Этого Барский тем более не мог простить Фимке и всякий раз при упоминании об этом человеке, поскрипывал зубами и сплёвывал.
* * *– Кто-то держит все это дело под колпаком, – сказал Барский. Он был слегка разочарован, так как надеялся, что через милицию найдет достаточно информации для того, чтобы начать собственное расследование, не прибегая к помощи ФСБ. – Однако у каждого постового и гаишника уже есть фотография и приметы Фимы и его тачки. Тебе хоть известно, чем он занимался в последнее время на основной работе?
– Он сказал, что каким-то «русским щитом». Это что-то вроде противоракетной системы.
– Знаю, – кивнул Барский.
Идея «Русского щита» отчаянно дебатировалась в научно-военных журналах США. Информация об этой новой системе защиты территории от возможного ракетно-ядерного удара просочилась на Запад еще года три назад. Идея эта отчасти брала начало со схемы «звездных войн», но станция слежения по отечественной версии базировалась не в космосе, а в ионосфере, где постоянно должны были барражировать три сверхскоростных и сверхвысотных самолета с радарным оборудованием. В случае запуска ракет на наземные пульты отдавалась соответствующая команда, и поднимавшиеся в воздух ракеты сбивали ракеты противника, не позволяя им долететь до границы. После полуторагодовых дебатов Запад дружно решил, что сделать наведение ракет «щита» достаточно точным возможно только на компьютерах следующего тысячелетия.

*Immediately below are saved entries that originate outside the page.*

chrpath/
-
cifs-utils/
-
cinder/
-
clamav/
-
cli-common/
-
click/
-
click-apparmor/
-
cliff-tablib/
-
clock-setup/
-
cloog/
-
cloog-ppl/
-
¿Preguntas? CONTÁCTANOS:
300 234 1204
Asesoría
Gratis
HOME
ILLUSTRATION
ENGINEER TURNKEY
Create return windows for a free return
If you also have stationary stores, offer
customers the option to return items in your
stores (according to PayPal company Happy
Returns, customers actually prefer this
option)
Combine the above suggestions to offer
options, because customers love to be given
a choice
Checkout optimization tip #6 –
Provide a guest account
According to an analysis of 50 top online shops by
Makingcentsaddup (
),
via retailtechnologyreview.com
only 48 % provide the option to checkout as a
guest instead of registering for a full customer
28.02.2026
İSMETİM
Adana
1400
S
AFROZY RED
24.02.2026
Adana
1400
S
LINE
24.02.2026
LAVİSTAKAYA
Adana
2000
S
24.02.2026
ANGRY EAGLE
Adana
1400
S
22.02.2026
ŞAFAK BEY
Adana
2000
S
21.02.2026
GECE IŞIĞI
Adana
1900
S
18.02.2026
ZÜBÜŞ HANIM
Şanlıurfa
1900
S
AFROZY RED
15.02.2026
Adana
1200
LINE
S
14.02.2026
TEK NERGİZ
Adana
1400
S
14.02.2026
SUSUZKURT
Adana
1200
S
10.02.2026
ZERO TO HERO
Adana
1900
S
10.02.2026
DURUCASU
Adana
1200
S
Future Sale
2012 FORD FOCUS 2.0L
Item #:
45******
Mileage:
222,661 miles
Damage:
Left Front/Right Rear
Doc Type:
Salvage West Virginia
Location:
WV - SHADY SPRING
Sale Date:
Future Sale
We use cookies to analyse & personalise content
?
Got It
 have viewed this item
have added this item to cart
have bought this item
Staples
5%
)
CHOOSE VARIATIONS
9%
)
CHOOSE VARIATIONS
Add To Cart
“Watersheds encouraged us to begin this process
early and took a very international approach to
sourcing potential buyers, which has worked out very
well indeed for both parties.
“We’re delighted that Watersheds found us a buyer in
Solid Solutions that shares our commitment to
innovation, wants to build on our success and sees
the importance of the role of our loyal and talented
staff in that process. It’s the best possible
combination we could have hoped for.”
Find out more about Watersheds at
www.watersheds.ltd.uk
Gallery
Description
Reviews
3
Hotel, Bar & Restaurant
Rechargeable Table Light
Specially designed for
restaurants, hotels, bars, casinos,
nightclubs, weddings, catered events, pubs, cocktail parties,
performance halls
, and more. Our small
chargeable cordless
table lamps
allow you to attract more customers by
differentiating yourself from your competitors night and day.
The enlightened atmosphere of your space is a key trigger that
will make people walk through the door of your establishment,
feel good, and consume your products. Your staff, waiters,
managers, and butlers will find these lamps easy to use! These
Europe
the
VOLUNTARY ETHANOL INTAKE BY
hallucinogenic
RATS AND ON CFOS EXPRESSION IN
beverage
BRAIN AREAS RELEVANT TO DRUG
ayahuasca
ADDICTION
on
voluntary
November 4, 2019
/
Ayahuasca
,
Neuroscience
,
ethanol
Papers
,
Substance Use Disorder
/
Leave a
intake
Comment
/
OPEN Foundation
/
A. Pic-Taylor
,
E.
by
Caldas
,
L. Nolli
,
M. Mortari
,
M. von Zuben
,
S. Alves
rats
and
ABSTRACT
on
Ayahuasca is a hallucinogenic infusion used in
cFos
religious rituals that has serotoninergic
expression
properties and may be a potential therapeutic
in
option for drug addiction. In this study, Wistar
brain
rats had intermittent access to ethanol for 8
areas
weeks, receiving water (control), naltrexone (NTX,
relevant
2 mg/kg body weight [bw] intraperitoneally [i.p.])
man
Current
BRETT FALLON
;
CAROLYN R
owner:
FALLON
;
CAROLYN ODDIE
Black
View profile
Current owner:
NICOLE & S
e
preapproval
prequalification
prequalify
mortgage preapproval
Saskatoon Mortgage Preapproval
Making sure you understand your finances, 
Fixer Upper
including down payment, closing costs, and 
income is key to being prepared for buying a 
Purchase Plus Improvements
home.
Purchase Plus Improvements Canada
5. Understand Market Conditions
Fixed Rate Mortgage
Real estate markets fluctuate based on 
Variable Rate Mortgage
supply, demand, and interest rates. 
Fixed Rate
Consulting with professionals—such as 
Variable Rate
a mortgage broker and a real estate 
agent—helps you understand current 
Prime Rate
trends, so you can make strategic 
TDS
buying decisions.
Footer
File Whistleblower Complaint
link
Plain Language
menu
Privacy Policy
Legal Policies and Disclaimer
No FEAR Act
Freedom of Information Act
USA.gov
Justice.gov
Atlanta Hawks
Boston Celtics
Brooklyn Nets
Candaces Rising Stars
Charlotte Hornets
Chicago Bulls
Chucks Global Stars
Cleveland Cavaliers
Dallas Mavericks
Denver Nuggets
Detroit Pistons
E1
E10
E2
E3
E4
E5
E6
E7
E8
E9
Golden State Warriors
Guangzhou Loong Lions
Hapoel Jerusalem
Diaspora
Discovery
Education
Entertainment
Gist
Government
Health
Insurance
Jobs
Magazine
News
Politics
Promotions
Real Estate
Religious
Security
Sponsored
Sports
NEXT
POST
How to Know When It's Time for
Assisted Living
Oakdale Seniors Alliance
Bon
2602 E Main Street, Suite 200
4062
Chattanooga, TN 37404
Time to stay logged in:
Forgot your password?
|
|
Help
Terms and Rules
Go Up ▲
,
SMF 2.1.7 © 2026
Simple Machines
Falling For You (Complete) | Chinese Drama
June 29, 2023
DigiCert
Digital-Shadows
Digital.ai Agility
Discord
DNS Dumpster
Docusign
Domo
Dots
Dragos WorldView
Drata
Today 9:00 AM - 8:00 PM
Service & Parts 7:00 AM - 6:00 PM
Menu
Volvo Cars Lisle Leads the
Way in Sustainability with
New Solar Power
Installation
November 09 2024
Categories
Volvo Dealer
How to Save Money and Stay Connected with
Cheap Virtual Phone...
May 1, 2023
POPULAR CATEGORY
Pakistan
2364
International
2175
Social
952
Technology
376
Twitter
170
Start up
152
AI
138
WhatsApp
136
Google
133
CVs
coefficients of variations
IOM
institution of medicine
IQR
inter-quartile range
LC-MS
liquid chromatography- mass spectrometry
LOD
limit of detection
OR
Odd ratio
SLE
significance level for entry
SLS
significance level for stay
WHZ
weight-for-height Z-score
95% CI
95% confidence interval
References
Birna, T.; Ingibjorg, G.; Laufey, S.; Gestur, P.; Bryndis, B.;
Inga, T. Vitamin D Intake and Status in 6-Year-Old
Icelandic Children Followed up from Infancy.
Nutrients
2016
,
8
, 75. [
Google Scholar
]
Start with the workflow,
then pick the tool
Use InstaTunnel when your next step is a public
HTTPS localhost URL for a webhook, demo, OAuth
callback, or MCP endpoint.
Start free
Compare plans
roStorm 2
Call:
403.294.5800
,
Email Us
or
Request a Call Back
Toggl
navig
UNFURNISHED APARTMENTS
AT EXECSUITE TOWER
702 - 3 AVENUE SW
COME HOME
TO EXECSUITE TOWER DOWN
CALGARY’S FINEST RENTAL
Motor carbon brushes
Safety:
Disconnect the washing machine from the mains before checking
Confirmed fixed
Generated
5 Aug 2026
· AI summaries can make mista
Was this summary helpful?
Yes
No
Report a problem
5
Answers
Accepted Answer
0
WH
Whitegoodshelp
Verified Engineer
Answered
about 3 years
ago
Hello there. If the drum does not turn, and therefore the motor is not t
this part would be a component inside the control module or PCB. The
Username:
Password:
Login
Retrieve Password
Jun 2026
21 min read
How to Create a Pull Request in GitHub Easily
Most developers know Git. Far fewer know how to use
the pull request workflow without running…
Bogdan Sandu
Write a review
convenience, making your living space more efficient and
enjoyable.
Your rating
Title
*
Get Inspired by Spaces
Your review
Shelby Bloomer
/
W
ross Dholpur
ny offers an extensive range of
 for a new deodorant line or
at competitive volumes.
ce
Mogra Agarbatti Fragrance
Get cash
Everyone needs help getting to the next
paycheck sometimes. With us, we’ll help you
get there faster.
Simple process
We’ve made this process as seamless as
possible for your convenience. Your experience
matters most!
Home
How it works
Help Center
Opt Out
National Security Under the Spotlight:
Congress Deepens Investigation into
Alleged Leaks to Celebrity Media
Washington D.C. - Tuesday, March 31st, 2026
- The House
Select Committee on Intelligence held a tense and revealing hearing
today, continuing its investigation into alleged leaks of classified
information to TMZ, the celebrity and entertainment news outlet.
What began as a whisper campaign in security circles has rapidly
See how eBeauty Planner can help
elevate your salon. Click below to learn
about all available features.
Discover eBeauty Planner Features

– Он как-то показал мне один американский журнал и сказал, что америкашки выполнили за него всю работу, – продолжала Наташа. – Они произвели все мыслимые варианты расчетов и пришли к выводу, что выполнить эту задачу сможет только компьютер на базе 786-го процессора. А он почему-то раньше думал, что можно обойтись 686-м.
– 686-х компьютеров не существует, – буркнул Барский. – Все, чего достигла человеческая мысль – это 586-е – то есть пентиумы.
– Раз их еще не существует, значит он их придумал, – упрямо сказала Наташа.
– Он не мог их придумать.
– Послушай, ты его не знаешь, а я его знаю. Всякий раз, когда он покупает себе очередную рухлядь на колесах и лезет под нее, он выполняет какой-то очень важный этап своих работ и передает их вниз, исполнителям. Он, конечно, и сам мог бы делать эти электронные штучки, но он считал достаточным того, что он их придумывает, а собирают потом пускай другие. А сам предпочитал возиться с напильником и горелкой под своими самокатами.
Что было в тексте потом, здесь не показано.